While she declines to state specifics about her bottom line, the shoes are a clue. At first, Torre told herself that if she could make as much money writing as she did as an executive assistant, she could quit her job. She hasn't quite hit millionaire territory, but she has gone from earning $35,000 a year to making "as much as my husband," a successful real estate developer. Since then, they bought a beach condo and renovated their house. She bought herself a secondhand Louis Vuitton bag. But mostly, she's been relatively frugal. Except for the footwear: "I can spend $1,000 on a pair of shoes, but I'm not buying a new convertible or something like that."

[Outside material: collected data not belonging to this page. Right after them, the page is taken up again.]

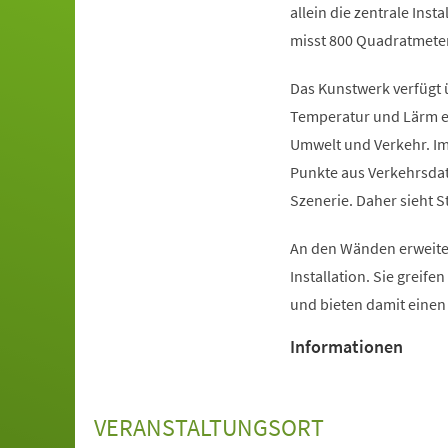
allein die zentrale Inst
misst 800 Quadratmeter
Das Kunstwerk verfügt 
Temperatur und Lärm er
Umwelt und Verkehr. Im
Punkte aus Verkehrsdat
Szenerie. Daher sieht S
An den Wänden erweiter
Installation. Sie greife
und bieten damit eine
Informationen
VERANSTALTUNGSORT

Torre laughs at her greenhorn naïveté back when Blindfoldedhit it big. Now she toggles back and forth between self- and traditional publishing with the alacrity of a day trader, juggling multiple deals for each book. To wit: Harlequin, which like many traditional publishers now uses self-publishing as a form of market testing, snapping up some of the biggest sellers to rerelease under its imprints, paid Torre $150,000 each for the first two books in the Blindfoldedtrilogy—and that's for books she'd already made money on through self-pubbing. For her latest, a sex thriller called The Girl in 6E, she sold both e-book and print rights to Hachette, receiving individual lump sums for each country in which it's distributed. (Eight so far; for Germany alone, she got six figures.) Should Hachette's sales exceed the advance, she gets a percentage of every edition sold beyond that.
She's come around to an increasingly popular view: The best long game in self-publishing is maximum inventory. When I bring up Andrew Grey, a sweetly giddy silver-haired writer of gay erotic romance I met at the conference (his party favor: packets of Kleenex featuring a shirtless dude wearing whipped-cream shorts), Torre (a) was not surprised to learn that 70 percent of his male-on-male inventory is consumed by straight women—As Grey put it: "If one guy is good, two are better!"—and (b) was able to make quick work of his economics. Of the 80 books he's produced since 2007, "even if each book sells just 100 copies a month, which is nothing, then he's selling 8,000 copies a month. He's making 16 to 25 grand a month. Off of minimal sales." That's a lot of shoes.
Since Amazon introduced Kindle Direct Publishing in 2007, the behemoth has birthed hundreds of thousands of books across every conceivable genre. Today, KDP makes up about a third of the site's overall downloads. KDP is totally free to the author, and it gives her complete control over text, cover, title, and, of course, price. If a book is priced between $2.99 and $9.99, the author keeps 70 percent of every sale; if it's priced above or below that range, authors pocket 35 percent. Compare that with traditional publishing, in which authors get an initial book advance, and no royalties—typically 25 percent of digital sales and 7 to 12 percent of bound books—until after the advance is recouped in sales.
Is this the pot of gold that writers have been waiting for? Angela James, the editorial director of Harlequin's racier imprint, Carina Press, chuckles at the suggestion. "I'd liken it more to the gold rush," James says. "A lot of people went to California to get rich. Did some of them get rich? Yes. But not all." She sees Torre as someone who happened to do the right thing at the right time. "There was a window of about a year when traditional publishers were picking up new writers," she says. That's since slowed down. "We're looking for an author who's sold 10,000-plus copies at $3.99 or more."